You probably know that when you select the Download as Image option for a digitised newspaper article in Trove what you get back is not actually an image – it’s an HTML document, in which the original image has been sliced up to try and fit on an A4 page when printed. So this article:
Ends up looking like this!!
So what do you do when you just want an image of an article as it appeared in the newspaper? Some years ago I figured out a workaround that involves scraping the OCR positional data that’s embedded in Trove’s newspaper viewer and cropping the article from a high-resolution image of the page. The method is documented in the GLAM Workbench and the Trove Data Guide, and I’ve packaged up the code in trove-newspapers-images so you can embed it in your own projects.
I also created a web app (using Jupyter and Voilá) to make it as simple as possible for people to download images from articles. Unlike most of the other notebooks in the GLAM Workbench which are spun up on demand, this web app was hosted on a constantly-running server. This made it faster to start and use, but it was relatively expensive, wasteful, and difficult to maintain. So I decided to make a change!
The new version of the Save Trove newspaper article as image web app is actually embedded with the GLAM Workbench.
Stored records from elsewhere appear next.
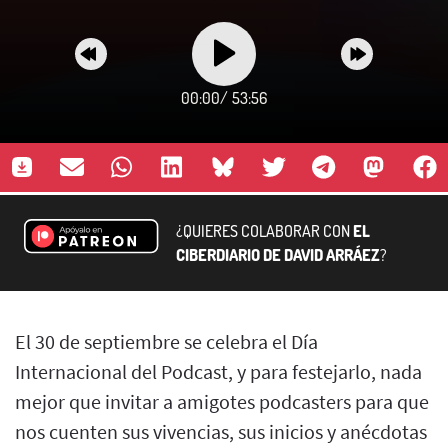
00:00
/
53:56
¿QUIERES COLABORAR CON
EL
CIBERDIARIO DE DAVID ARRÁEZ
?
El 30 de septiembre se celebra el Día
Internacional del Podcast, y para festejarlo, nada
mejor que invitar a amigotes podcasters para que
nos cuenten sus vivencias, sus inicios y anécdotas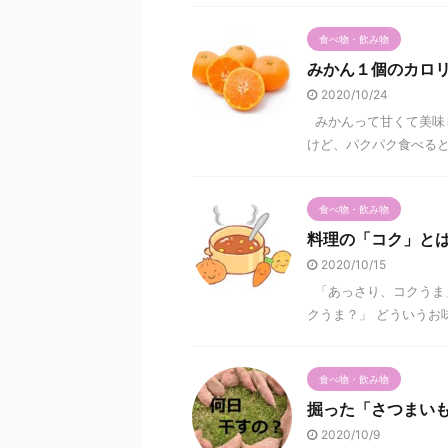
食べ物・飲み物
みかん１個のカロ
2020/10/24
みかんって甘くて美味
けど、パクパク食べるとカ
食べ物・飲み物
料理の「コク」と
2020/10/15
「あっさり、コクうま
クうま？」 どういうお味
食べ物・飲み物
掘った「さつまい
2020/10/9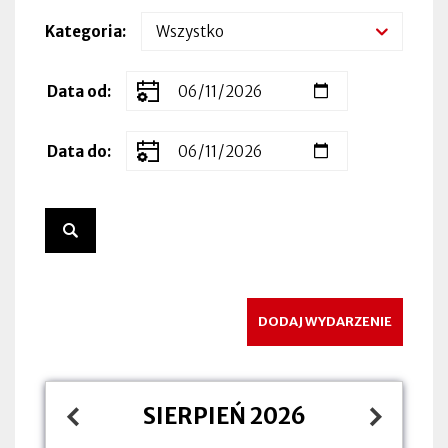
Kategoria
Zakres
Data od
dat
wydarzenia
Data do
DODAJ WYDARZENIE
SIERPIEŃ 2026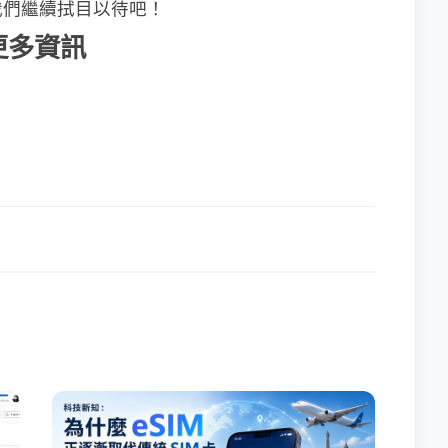
我們繼續拭目以待吧！
 更多資訊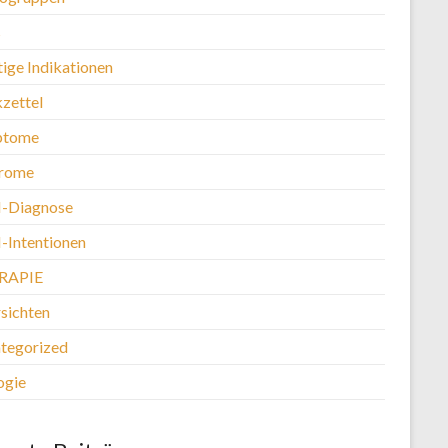
s
tige Indikationen
kzettel
ptome
rome
-Diagnose
Intentionen
RAPIE
sichten
tegorized
ogie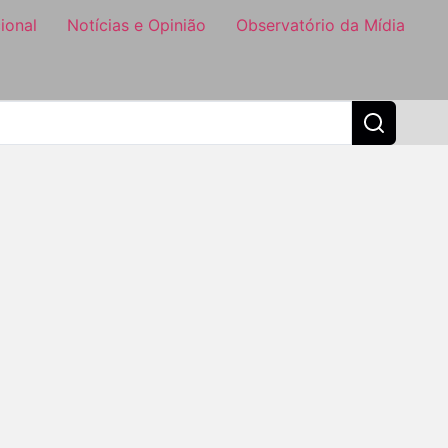
ional
Notícias e Opinião
Observatório da Mídia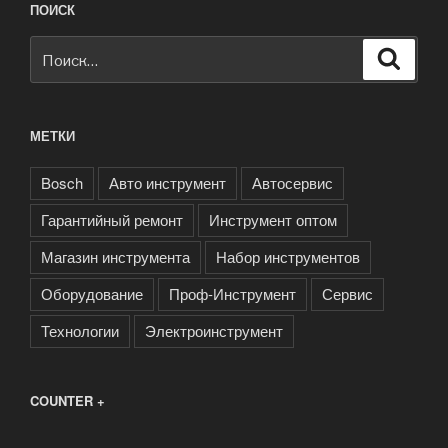
ПОИСК
Искать:
Поиск
МЕТКИ
Bosch
Авто инструмент
Автосервис
Гарантийный ремонт
Инструмент оптом
Магазин инструмента
Набор инструментов
Оборудование
Проф-Инструмент
Сервис
Технологии
Электроинструмент
COUNTER +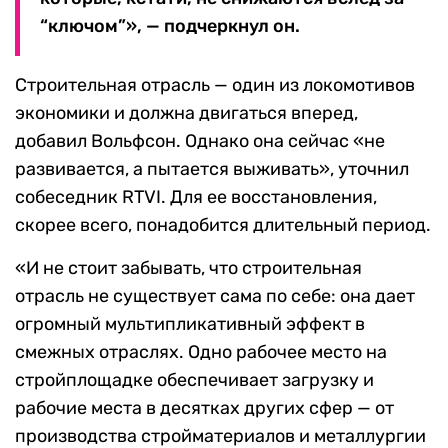
“ключом”», — подчеркнул он.
Строительная отрасль — один из локомотивов
экономики и должна двигаться вперед,
добавил Вольфсон. Однако она сейчас «не
развивается, а пытается выживать», уточнил
собеседник RTVI. Для ее восстановления,
скорее всего, понадобится длительный период.
«И не стоит забывать, что строительная
отрасль не существует сама по себе: она дает
огромный мультипликативный эффект в
смежных отраслях. Одно рабочее место на
стройплощадке обеспечивает загрузку и
рабочие места в десятках других сфер — от
производства стройматериалов и металлургии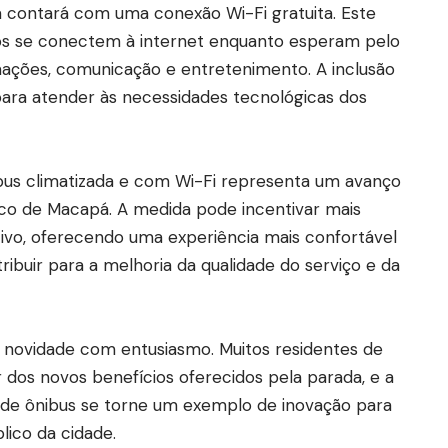
a contará com uma conexão Wi-Fi gratuita. Este
ros se conectem à internet enquanto esperam pelo
rmações, comunicação e entretenimento. A inclusão
ara atender às necessidades tecnológicas dos
bus climatizada e com Wi-Fi representa um avanço
lico de Macapá. A medida pode incentivar mais
etivo, oferecendo uma experiência mais confortável
buir para a melhoria da qualidade do serviço e da
 novidade com entusiasmo. Muitos residentes de
 dos novos benefícios oferecidos pela parada, e a
 de ônibus se torne um exemplo de inovação para
lico da cidade.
Behind the scenes, the page calls a AWS Lambda function which uses trove-newspapers-images to generate the image. So far it seems to be working pretty well. Try it now!
Even better, I’ve made some changes to image generation code to give users the option of masking the articles. The original version crops a rectangle from the page using the article coordinates. If an article extends over multiple columns with different lengths, the image will include content from neighbouring articles. It’s not a big problem, but it always annoyed me. Recently I realised that the solution was quite simple – instead of cropping one big box from the page, you can crop each individual OCR ‘zone’ and paste them into a new empty image with the same dimensions as the original. Once you’ve pasted all the zones, you crop the new page image using the article coordinates. Here’s an example of an article without masking:
And the same article with masking:
This enhancement has been pushed to the trove-newspapers-images package, and is available through the web app by simply checking the ‘mask image’ option.
Another frustrating feature of the Trove web interface is that there’s no way of saving a newspaper page as an image, only as a PDF. In this case the workaround is pretty simple, you just have to know the url pattern used to download page images. This is documented in the Trove Data Guide. Once again, I’ve been providing a web app to make this easy for users, and once again I’ve just updated it so that it’s embedded with the GLAM Workbench itself. Try it now!